— Да… да… я знаю… знаю, что ты хочешь сказать, — начал он шептать быстро, лихорадочно, страшно растерянный и пристыженный. — Ты издеваешься надо мной и смеешься над моими словами, потому что думаешь: «Правду ты сказал, Бонифаций: любовь тобой правит и дела твои определяет, но не Христова, а суетная, земная, людская любовь». И еще думаешь: «Бонифаций — это лист осенний, господней рукой кинутый на распутье: земной голос сердца, как вихрь, подхватит его без сопротивления и понесет, куда захочет». Правду сказал ты, святой, мудрейший отец, только кто, кто лучше тебя знает, что суть сердечные бури и сколько мощи и святости надо, чтобы с ними бороться?! А вот этой мощи и святости не даровал господь бог наш солдату, которого ты как-то раз изволил назвать своим другом и сыном…
Епископ Антонин снова пошевелил локтями, и тень, лежавшая на губах покойного, придавая им выражение издевательской усмешки, переместилась на шею и грудь. Перед Бонифацием снова был недвижный облик, серьезный, спокойный… Но мысль его все еще судорожно цеплялась за упоминание о сердечных бурях и теперь, призвав на помощь память, бродила уже по всем книгам «Вероисповеданий», отыскивая все больше сходства между собой и тем, кому господь не отказал в милости, даровав святость и мощь…
— Как это правдиво, что он писал потом о милости… Воистину, ничего бы я так не хотел, как дождаться той минуты, когда я почувствую, что на меня нисходит милость… милость святого господнего покоя…

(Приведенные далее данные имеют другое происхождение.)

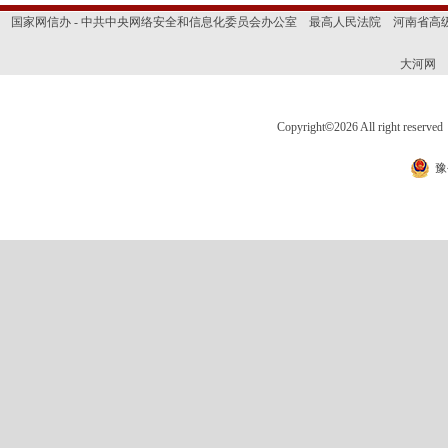
国家网信办 - 中共中央网络安全和信息化委员会办公室
最高人民法院
河南省高
大河网
Copyright
©
2026 All right 
豫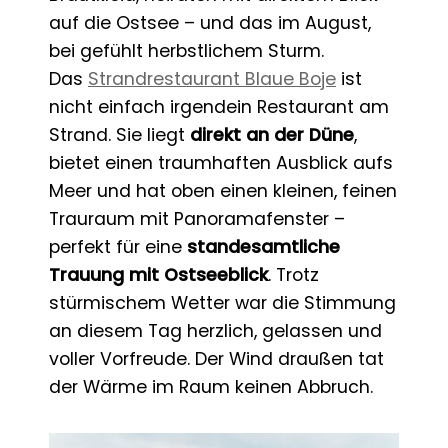
auf die Ostsee – und das im August,
bei gefühlt herbstlichem Sturm.
Das
Strandrestaurant Blaue Boje
ist
nicht einfach irgendein Restaurant am
Strand. Sie liegt
direkt an der Düne
,
bietet einen traumhaften Ausblick aufs
Meer und hat oben einen kleinen, feinen
Trauraum mit Panoramafenster –
perfekt für eine
standesamtliche
Trauung mit Ostseeblick
. Trotz
stürmischem Wetter war die Stimmung
an diesem Tag herzlich, gelassen und
voller Vorfreude. Der Wind draußen tat
der Wärme im Raum keinen Abbruch.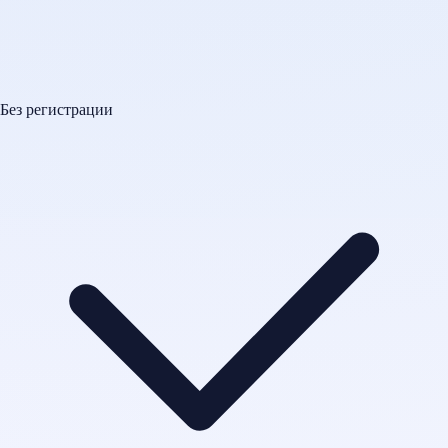
Без регистрации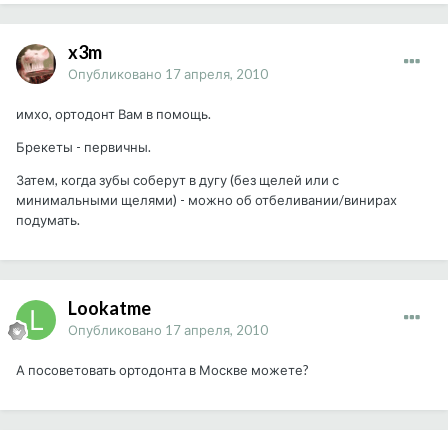
x3m
Опубликовано
17 апреля, 2010
имхо, ортодонт Вам в помощь.
Брекеты - первичны.
Затем, когда зубы соберут в дугу (без щелей или с
минимальными щелями) - можно об отбеливании/винирах
подумать.
Lookatme
Опубликовано
17 апреля, 2010
А посоветовать ортодонта в Москве можете?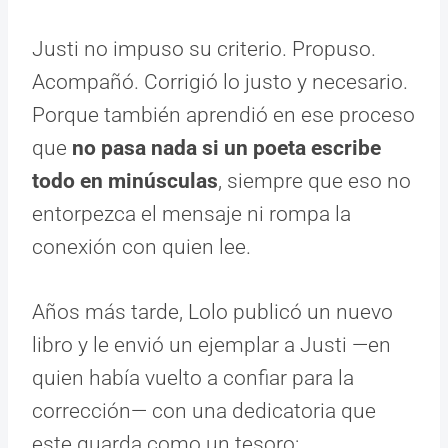
Justi no impuso su criterio. Propuso.
Acompañó. Corrigió lo justo y necesario.
Porque también aprendió en ese proceso
que
no pasa nada si un poeta escribe
todo en minúsculas
, siempre que eso no
entorpezca el mensaje ni rompa la
conexión con quien lee.
Años más tarde, Lolo publicó un nuevo
libro y le envió un ejemplar a Justi —en
quien había vuelto a confiar para la
corrección— con una dedicatoria que
este guarda como un tesoro: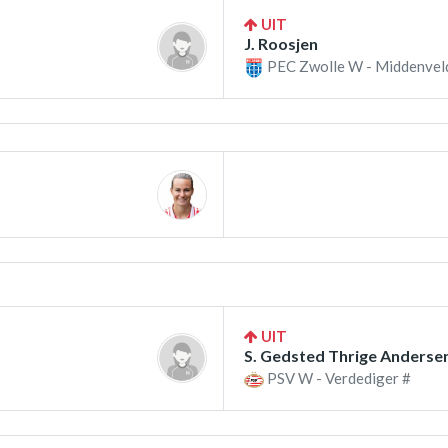
UIT
J. Roosjen
PEC Zwolle W - Middenvel
UIT
S. Gedsted Thrige Anderse
PSV W - Verdediger #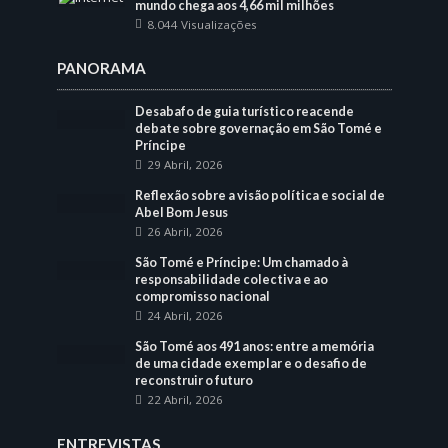
mundo chega aos 4,66 mil milhões
8.044 Visualizações
PANORAMA
Desabafo de guia turístico reacende
debate sobre governação em São Tomé e
Príncipe
29 Abril, 2026
Reflexão sobre a visão política e social de
Abel Bom Jesus
26 Abril, 2026
São Tomé e Príncipe: Um chamado à
responsabilidade colectiva e ao
compromisso nacional
24 Abril, 2026
São Tomé aos 491 anos: entre a memória
de uma cidade exemplar e o desafio de
reconstruir o futuro
22 Abril, 2026
ENTREVISTAS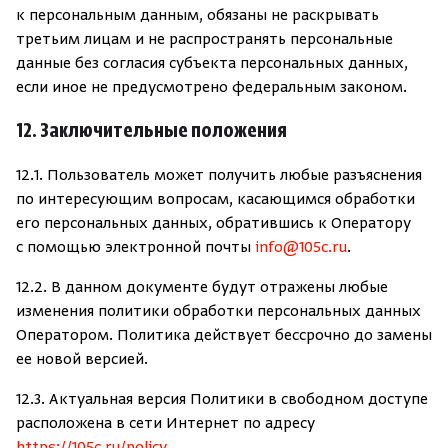
к персональным данным, обязаны не раскрывать
третьим лицам и не распространять персональные
данные без согласия субъекта персональных данных,
если иное не предусмотрено федеральным законом.
12. Заключительные положения
12.1. Пользователь может получить любые разъяснения
по интересующим вопросам, касающимся обработки
его персональных данных, обратившись к Оператору
с помощью электронной
почты
info@105c.ru
.
12.2. В данном документе будут отражены любые
изменения политики обработки персональных данных
Оператором. Политика действует бессрочно до замены
ее новой версией.
12.3. Актуальная версия Политики в свободном доступе
расположена в сети Интернет по адресу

Доселе этой милости он никогда не изведал. Вся его жизнь — вопреки тому, что было начертано на красивом, благородном лице, — была сплошной полосой тревог и терзаний. Действительно, он был подобен осеннему листу, кружимому страшной бурей вечно неудовлетворенного сердца. Как тяготила его борьба с женой из-за веры, а потом из-за крещения ребенка! Он не солгал перед собой и перед духом епископа Африки, когда говорил, что верит, что нельзя принуждением уловлять души для Христа, но одновременно чувствовал, что только любовь к Пелагии руководит его поступками, в глубине же души нередко считал себя достойным адского огня за нерадивость и лень в служении господу… Сколько раз бывало по утрам, с обожанием целуя ноги Пелагии, клялся ей, что сделает с ребенком, как она пожелает, — а вечером, возвращаясь из епископского дома, решал навсегда расстаться с женой-еретичкой. За три дня до смерти святого епископа он сказал ей это прямо в глаза! А разве после сражения с Маворцием, Сенекой и Галлионом не велел он своим солдатам жестоко истязать их, потом же, когда увидел растерзанные останки своих противников, разразился рыданиями, три дня не ел и не спал и наконец решил уйти от мира и стать отшельником?! И не стал им! А его отношение к Августе Плацидии? К вандалам? К народам африканских провинций?.. Он уже больше не может… нет сил… Поистине, сверх человеческих сил измучен он бурями вечно беспокойного сердца… Неужели никогда не снизойдет на него святой покой?.. С восхищением и одновременно с какой-то грустью и завистью жадно всматривался он в невыразимый покой, исходящий от лица умершего старца: вот и тут достиг он наконец счастья покоя, искусный воитель, неутомимый в борениях с бурями сердца… столькими вихрями терзаемый, несгибаемый великий дух, искатель путей божьих, Августин… А когда же я?..
— Славный муж… Вандалы…
В мгновение ока срывается Бонифаций с колен! Еще один торопливый прощальный взгляд на мертвое лицо Августина — и вот он уже идет быстрым, упругим шагом к низкой двери. Ни о чем не спрашивает — некогда. Он и без всяких расспросов знает, что произошло что-то действительно важное, если, не доверяя никому из своих подчиненных, комес Сигизвульт, его заместитель, лично, покинув стены города, идет в дом Августина — он, истый арианин, приверженец и могущественный поборник епископа Максимина! За низкой дверью как будто уже начинался ад: мрачная темнота, невыносимый шорох трущихся друг о друга в мучительной тревоге и отчаянье десятков тесно сдавленных тел, горестные возгласы, стенания, рыдания, взвизгивания — гиппонцы любили и почитали своего епископа, но еще больше боятся они вандалов: от этого такой безумный взлет горя и отчаянья. Даже в комнату, где покоится мертвый, проникает отчаянье и безумная тревога живых, жаждущих жить: епископ Северная отрывает от ложа голову и с беспокойством смотрит вокруг, Кводвультдей поднимается с колен и спешит за Бонифацием, почтенный пастырь Буллы Регия поднимает молящий взгляд на гота Сигизвульта. Один Поссидий, казалось, ни о чем не знает, ничего не слышит, а высокий черный Антонин вновь резко вскидывает острые крылья локтей и говорит негромко, но отчетливо, мгновенно унимая тревожную сумятицу:
— Утишьтесь, здесь покоится слуга божий Августин. Ты же — слуга императорский, ступай и сделай так, чтобы еретики не нарушали покоя и святости сна отца нашего…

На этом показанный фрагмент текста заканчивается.